I use large-scale whole-genome sequenced bacterial datasets to investigate a variety of fundamental questions about the evolution of bacteria. For instance, how does the structure of a globally distributed bacterial population affect how it responds to natural selection? What is the evolutionary role of gene exchange, within and between bacterial species? In particular, my research includes, but is not limited to, studying a a dataset of over 15,000 sequenced Neisseria meningitidis, a globally distributed opportunistic pathogen that causes meningitis. It, like many difficult-to-treat pathogens, is controlled through large-scale vaccination campaigns which exert a strong selective pressure on the global population.

Public health measures, including vaccination, remain one of the most effective methods of controlling infectious disease. The long-term success of public health efforts, however, rely upon a deep understanding of the evolution of the disease-causing organism. My research into the evolution of pathogenic bacterial will allow for informed public health interventions.

Sergio Arredondo Alonso

Sergio Arredondo Alonso

Country of origin: Spain
Host: Prof. Jukka Corander, Institute of Basic Medical Sciences, University of Oslo Prof. Stephen D Bentley, Wellcome Sanger Institute
Thematic area: Bacterial population genomics, evolutionary modeling
Project title: Unravelling the dynamics of multidrug-resistance plasmid dissemination in the nosocomial pathogen Escherichia coli

My project

Escherichia coli is a bacterial commensal pathogen representing the most common cause of bloodstream and urinary tract infections in the developed world. Emerging resistance against last-line antibiotics, hinders the treatment of life-threatening infections in endemic areas such as South-East Asia.

Many of these resistance genes are present in plasmids, bacterial sequences that can be horizontally transferred between different lineages of E. coli or even across distinct bacterial species. Using the latest sequencing technologies, we aim to obtain the plasmid sequences present at more than 14,000 E. coli isolates.

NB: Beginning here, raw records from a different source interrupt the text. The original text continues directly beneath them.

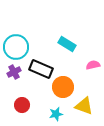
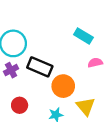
cyan rectangle: (67, 44) -> (83, 36), moved
yellow triangle: (84, 106) -> (86, 106), turned 30

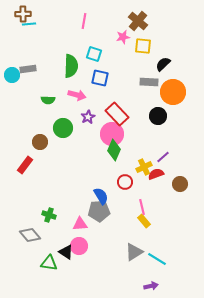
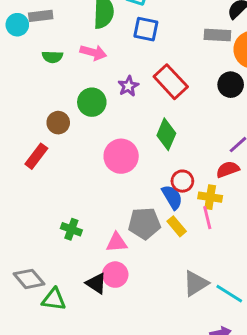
pink arrow: (77, 95) -> (93, 52), moved
green semicircle: (48, 100) -> (52, 57), moved
pink circle: (112, 134) -> (121, 156), moved
yellow cross: (144, 167) -> (210, 197), moved, turned 35
blue semicircle: (101, 196) -> (172, 197), moved
yellow rectangle: (144, 221) -> (177, 226), moved
gray diamond: (30, 235) -> (29, 279), moved
green triangle: (49, 263) -> (54, 299), moved

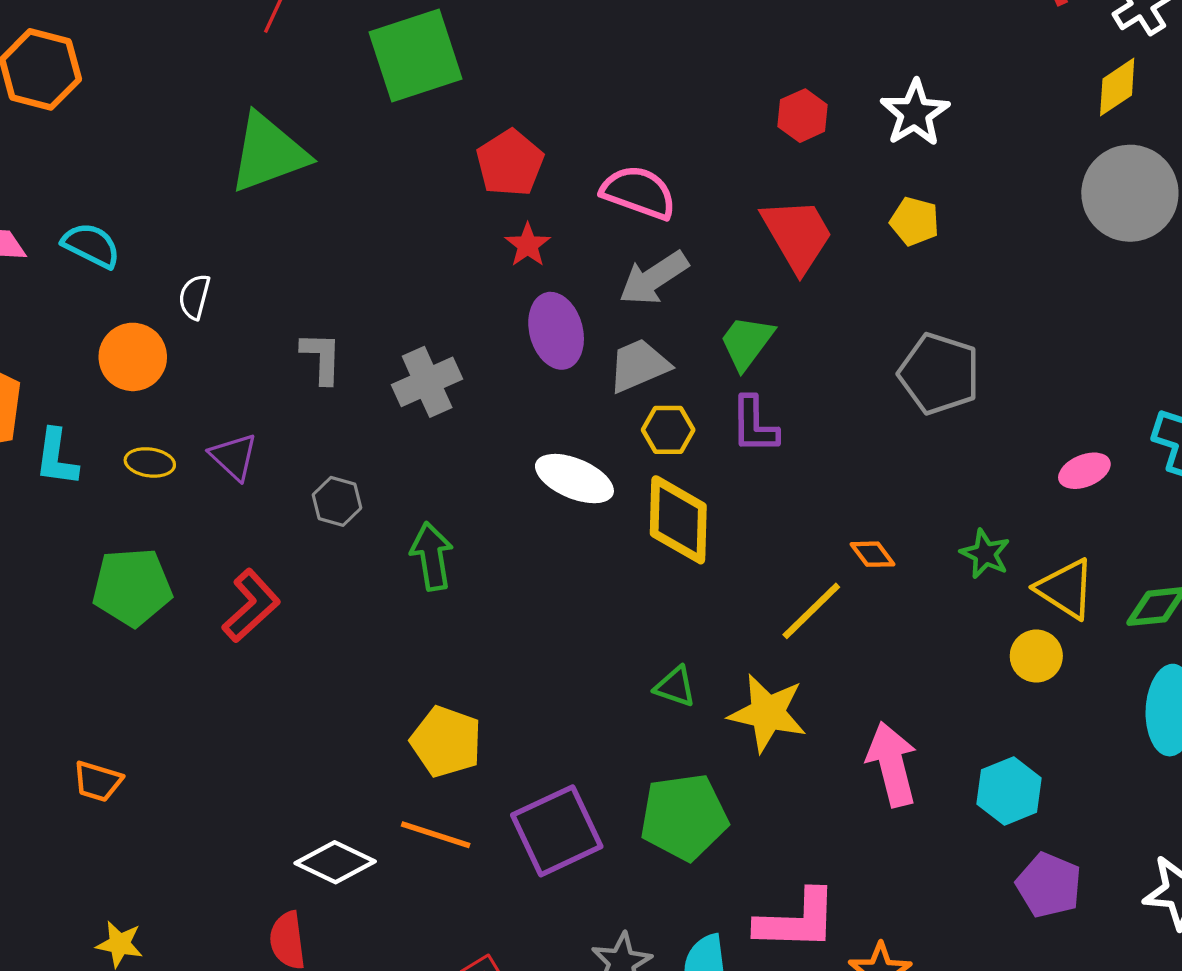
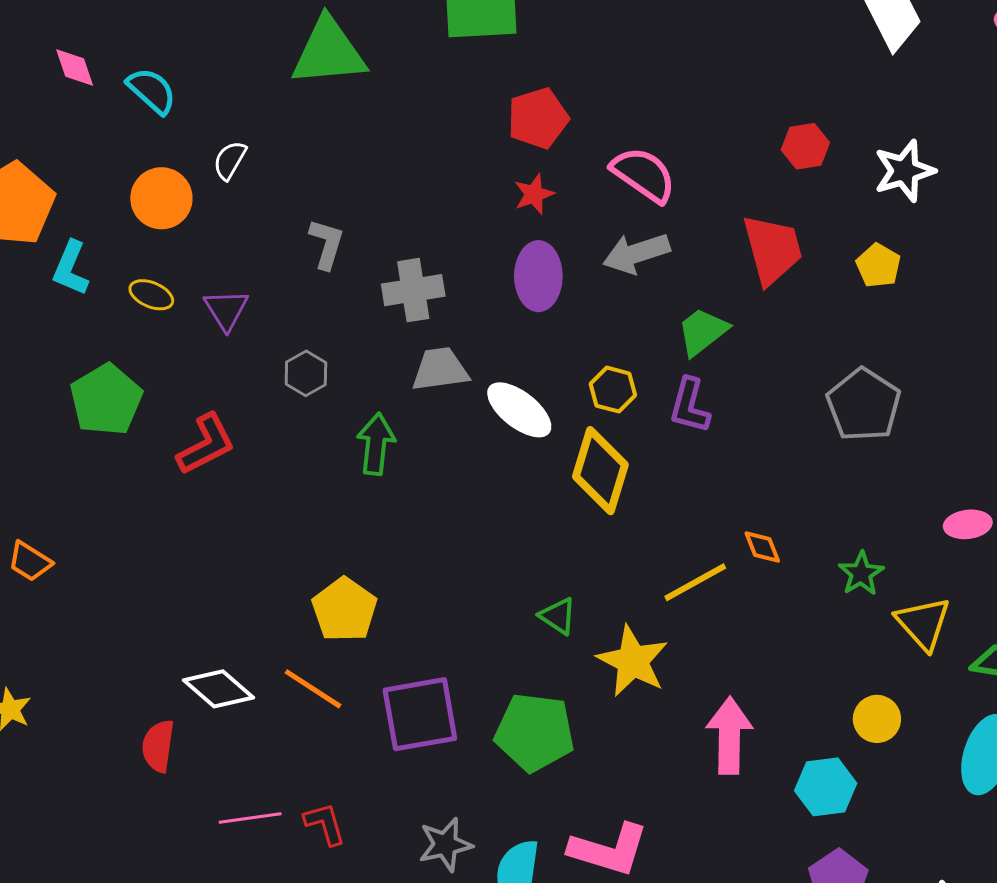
gray trapezoid: (639, 365) -> (440, 369), moved
green pentagon: (132, 587) -> (106, 400), turned 30
yellow circle: (1036, 656) -> (877, 719), moved

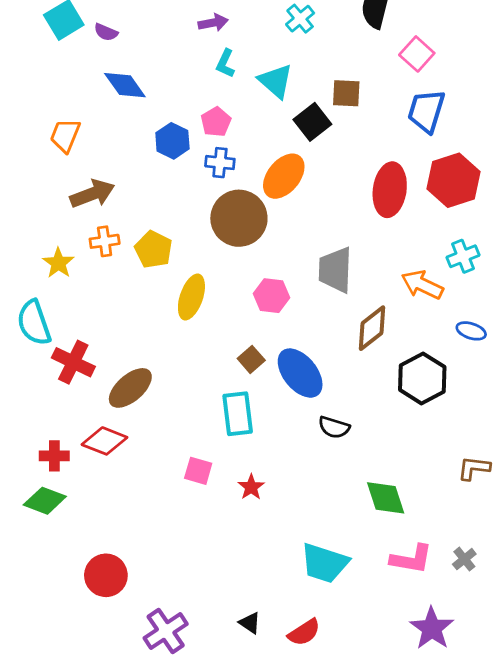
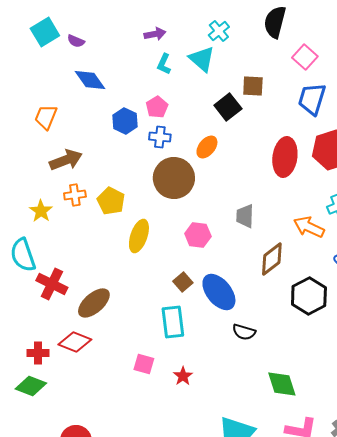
cyan triangle: (276, 81) -> (202, 59), moved
orange ellipse: (284, 176) -> (207, 147), size x0.7
gray trapezoid: (335, 270) -> (245, 216), size x0.7

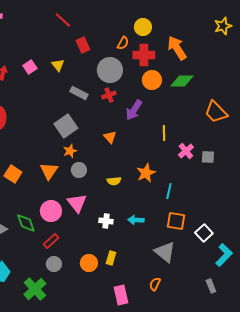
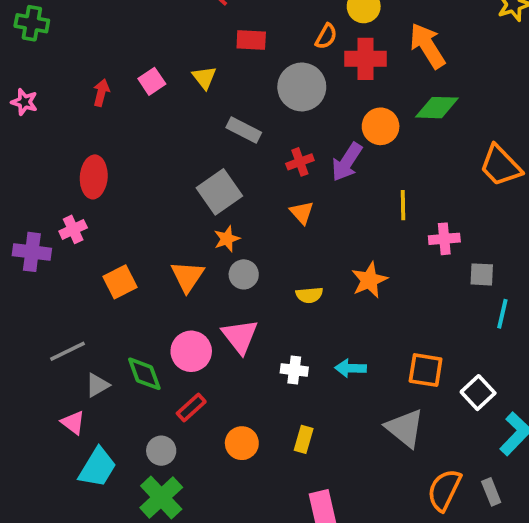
red rectangle: (83, 45) -> (251, 40), turned -63
orange circle: (152, 80) -> (381, 126), moved
red cross: (109, 95) -> (300, 162), moved
pink cross: (186, 151) -> (444, 239), turned 35
gray square: (208, 157) -> (482, 274), moved
orange square: (13, 174) -> (120, 282), turned 30
cyan line: (169, 191) -> (502, 314), moved
orange circle: (89, 263) -> (242, 443), moved
gray circle: (54, 264) -> (161, 451), moved
orange semicircle: (155, 284) -> (444, 490), moved, size x1.6

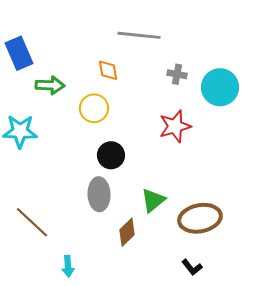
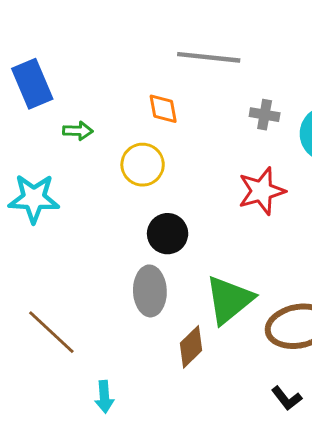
green arrow: (50, 85) -> (78, 131), size x0.7
green triangle: (153, 200) -> (229, 300), size x1.4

This will be essential to identify if there are plasmids conferring resistance to last-line antibiotics which are shared and transmitted between distinct E. coli lineages or isolation sources.

This project has the potential to reduce the dissemination of antimicrobial resistance genes mediated by plasmid sequences. Ultimately, we aim to provide novel targets to disrupt plasmid replication and/or transmission, with potential clinical and industrial interest.

Sudaraka Mallawa Arachchi

image of scientia fellow Sudaraka Mallawa Arachchi

Country of origin: Australia
Host: Jukka Corander, Department of Biostatistics
Group: Probabilistisk inferens laboratorium
Thematic area: Pathogen Genomics
Project title: Statistical methods to detect signals of epistasis and co-selection in bacterial pangenomes.

My project

In bacteria, evolution and selection play vital roles in shaping traits such as antibiotic resistance. Driven by the surge in genomic sequencing, many new methods have emerged to study these phenomena, and one exciting method: "Genome-Wide Epistasis Studies (GWES)", involves searching the bacterial genome to detect signals of selection. GWES is extremely challenging due to issues such as high genome linkage and plasticity. However, pinpointing these regions can generate pathways into genomic medicine and developing new antibiotics. We aim to design new open source software tools to perform GWES and apply them to cutting-edge genomic datasets of major human pathogens.

The accurate identification of genomic regions that undergo selection in major human pathogens can pave the way to design new antibiotics and other treatments. The open source release of GWES tools will benefit the entire bacterial genomics research community.